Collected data
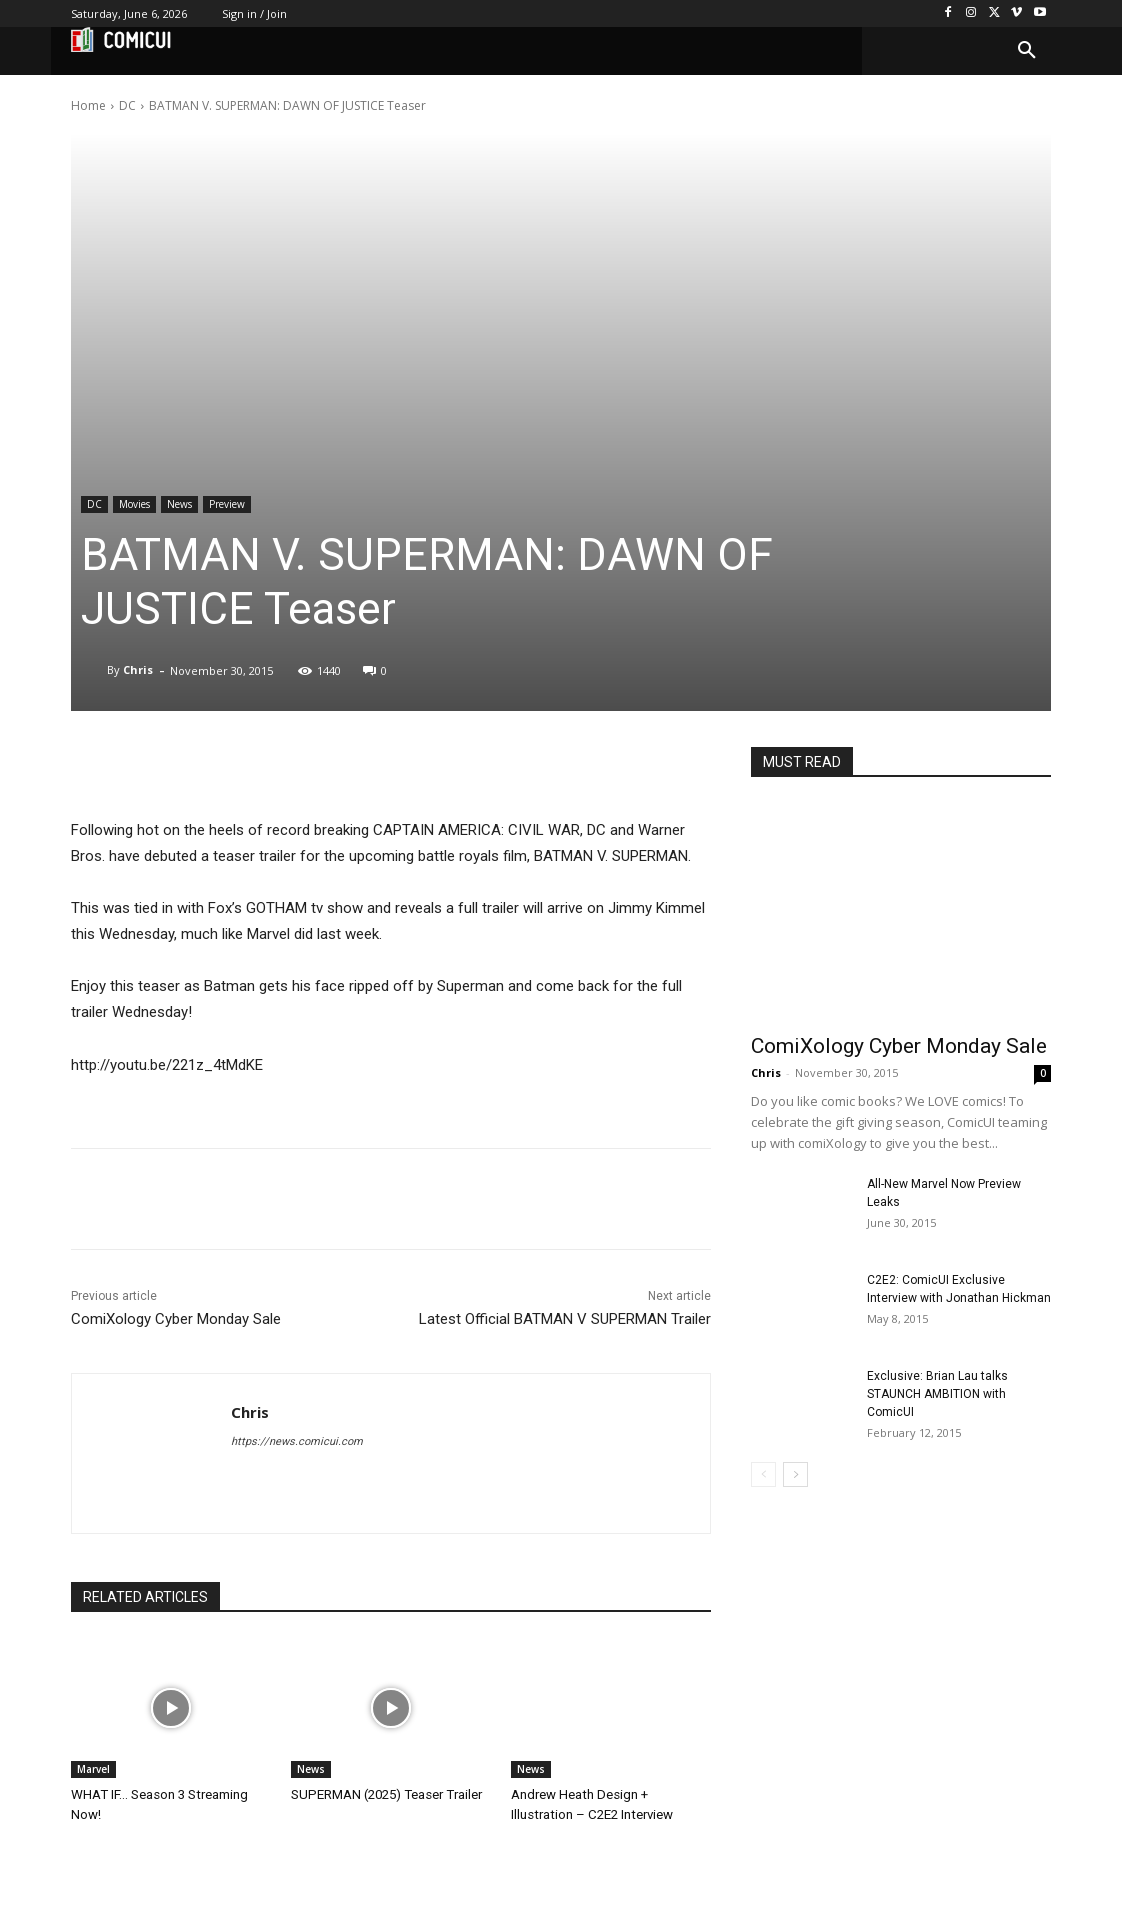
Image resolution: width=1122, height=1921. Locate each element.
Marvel (93, 1769)
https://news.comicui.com (297, 1441)
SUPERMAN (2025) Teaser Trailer (384, 1794)
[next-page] (795, 1474)
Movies (134, 504)
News (179, 504)
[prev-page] (763, 1474)
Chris (138, 669)
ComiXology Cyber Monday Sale (176, 1319)
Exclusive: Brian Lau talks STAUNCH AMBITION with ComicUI (937, 1394)
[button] (1027, 51)
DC (127, 105)
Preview (227, 504)
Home (88, 105)
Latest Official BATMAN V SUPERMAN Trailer (565, 1319)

**Your goal:**
Give back the lines above exactly, from the one with "Marvel (93, 1769)" through the last line.

**Output for this exercise:**
Marvel (93, 1769)
https://news.comicui.com (297, 1441)
SUPERMAN (2025) Teaser Trailer (384, 1794)
[next-page] (795, 1474)
Movies (134, 504)
News (179, 504)
[prev-page] (763, 1474)
Chris (138, 669)
ComiXology Cyber Monday Sale (176, 1319)
Exclusive: Brian Lau talks STAUNCH AMBITION with ComicUI (937, 1394)
[button] (1027, 51)
DC (127, 105)
Preview (227, 504)
Home (88, 105)
Latest Official BATMAN V SUPERMAN Trailer (565, 1319)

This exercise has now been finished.